The year was 1984. Just two years later, Lasek started competing, and he has hardly slowed down since. Now 29, he's one of the best skateboarders in the world and one of more than 300 hundred athletes competing at this week's Summer X Games. The ESPN-sponsored games, in their eighth year, are generally regarded as the Olympics of extreme sports.

Lasek acknowledges that some people might have trouble believing he takes his life seriously. After all, how many dads do you know - Lasek and his wife, Jen, have two girls, Devin (5) and Paris (2) - who still ride the rails on their backyard halfpipe just a few months shy of their 30th birthday?

"I take all my responsibilities seriously when I'm not skating," Lasek says. "I'm the total family man the minute I come home. I just see myself as a normal guy who still has to go off to work every day."

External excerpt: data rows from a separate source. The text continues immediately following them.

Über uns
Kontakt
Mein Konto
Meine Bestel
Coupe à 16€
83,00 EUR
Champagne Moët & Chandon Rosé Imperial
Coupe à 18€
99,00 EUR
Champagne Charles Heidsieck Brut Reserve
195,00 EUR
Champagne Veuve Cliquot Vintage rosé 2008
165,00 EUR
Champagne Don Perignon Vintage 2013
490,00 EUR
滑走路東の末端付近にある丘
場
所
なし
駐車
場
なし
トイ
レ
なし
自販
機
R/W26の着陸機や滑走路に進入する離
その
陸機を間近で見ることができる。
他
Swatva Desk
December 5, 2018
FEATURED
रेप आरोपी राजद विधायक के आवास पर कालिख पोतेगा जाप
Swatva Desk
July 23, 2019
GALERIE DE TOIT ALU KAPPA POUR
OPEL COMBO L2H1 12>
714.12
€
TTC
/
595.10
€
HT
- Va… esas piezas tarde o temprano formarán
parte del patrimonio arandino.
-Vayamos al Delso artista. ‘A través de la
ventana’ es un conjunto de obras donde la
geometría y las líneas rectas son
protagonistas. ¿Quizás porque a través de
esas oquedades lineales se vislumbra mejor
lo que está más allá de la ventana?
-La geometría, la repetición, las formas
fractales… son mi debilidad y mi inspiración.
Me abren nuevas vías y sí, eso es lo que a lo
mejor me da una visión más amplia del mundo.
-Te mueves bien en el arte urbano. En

Well, OK, not totally normal, but close enough. He still shakes his head when he thinks about how it all worked out. At first, Lasek didn't give much thought to becoming a pro skater. He just wanted to find more air, taller jumps, bigger thrills.

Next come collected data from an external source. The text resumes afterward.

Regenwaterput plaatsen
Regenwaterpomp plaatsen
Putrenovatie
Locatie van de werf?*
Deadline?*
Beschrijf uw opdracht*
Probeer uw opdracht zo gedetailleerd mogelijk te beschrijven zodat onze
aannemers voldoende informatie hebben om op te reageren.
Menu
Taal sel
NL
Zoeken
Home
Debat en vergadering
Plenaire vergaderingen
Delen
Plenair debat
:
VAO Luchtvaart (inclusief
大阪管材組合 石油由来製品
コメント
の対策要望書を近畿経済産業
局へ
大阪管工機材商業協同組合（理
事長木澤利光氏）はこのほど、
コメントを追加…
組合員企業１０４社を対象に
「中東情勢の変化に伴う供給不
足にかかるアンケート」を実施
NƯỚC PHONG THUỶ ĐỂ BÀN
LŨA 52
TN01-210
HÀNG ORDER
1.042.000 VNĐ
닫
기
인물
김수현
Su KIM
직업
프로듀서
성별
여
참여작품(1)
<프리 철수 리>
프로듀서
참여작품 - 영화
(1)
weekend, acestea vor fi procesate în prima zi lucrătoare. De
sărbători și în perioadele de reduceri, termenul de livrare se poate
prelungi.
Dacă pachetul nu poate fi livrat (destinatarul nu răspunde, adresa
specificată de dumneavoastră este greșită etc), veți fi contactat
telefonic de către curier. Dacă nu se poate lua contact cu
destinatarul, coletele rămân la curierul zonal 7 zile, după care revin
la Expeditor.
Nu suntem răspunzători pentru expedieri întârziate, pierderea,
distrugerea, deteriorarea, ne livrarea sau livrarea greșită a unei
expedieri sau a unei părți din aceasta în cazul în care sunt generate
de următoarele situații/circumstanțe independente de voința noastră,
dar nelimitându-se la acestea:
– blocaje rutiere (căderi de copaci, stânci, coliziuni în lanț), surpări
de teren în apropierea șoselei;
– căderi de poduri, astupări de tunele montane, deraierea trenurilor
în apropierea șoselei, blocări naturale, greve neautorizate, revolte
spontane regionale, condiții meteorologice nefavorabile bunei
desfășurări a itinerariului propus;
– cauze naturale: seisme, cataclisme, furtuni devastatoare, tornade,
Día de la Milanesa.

Then Tony Hawk came along and changed everything.

"I just wanted to be him," Lasek says of Hawk, the Michael Jordan of skateboarding in terms of influence and creativity. "He just seemed so cool."

It wasn't long before Lasek was competing against Hawk, and the two became fast friends.

Hawk was a superstar in the sport by the time he was 16, but at that age Lasek was still just barely tapping into his potential. He quickly became one of the sport's most creative vert ramp skaters, an event in which competitors "drop in" to a halfpipe with an 11 1/2 -foot wall and perform tricks that would leave a novice either dizzy, in traction, or both.

"Despite the danger, my parents really weren't against it," Lasek says. "I would ride all day and then come home. I think they figured as long as I was out of their hair, it was cool."

As the sport changed, so did Lasek's approach. After graduating from Dundalk High, he turned pro instead of heading off to college. Skateboarding, thanks mostly to Hawk, was becoming profitable, and soon enough sponsors came calling. Soon, he was making decent money.

The X Games, however, helped take skating to a new level in terms of media attention and marketability. Lasek has been competing since 1997, and he won gold medals in the vert competition in 1999 and 2000.

His only setback was having to undergo arthroscopic surgery on both knees two years ago after thousands of crashes.

There is no doubt, however, that the X Games corporate sponsorship has rubbed some skaters the wrong way, skaters who look at Lasek, Hawk and others and see them as sellouts.

Besides ESPN, the X Games often look like a living, breathing commercial for major sponsors. Some see the event as overly commercialized, and that doesn't exactly fit with skateboarding's alternative image.

"I know people feel that way, but I'm into skateboarding for the competition," Lasek says. "There are a lot of talented guys who don't want to take part because of [the commercialism], and that's fine. It's too bad because some of them can do stuff that's twice as gnarly as what we can do."

As it is, Lasek is happy to compete and win money. He makes his home in Carlsbad, Calif., now like many of the world's top skaters, and he has few complaints. And even though he's getting older, he doesn't foresee giving up the sport any time soon.

"I just really enjoy doing it," Lasek says. "As long as my body holds up, I'm going to be out there. What can I say? I love it."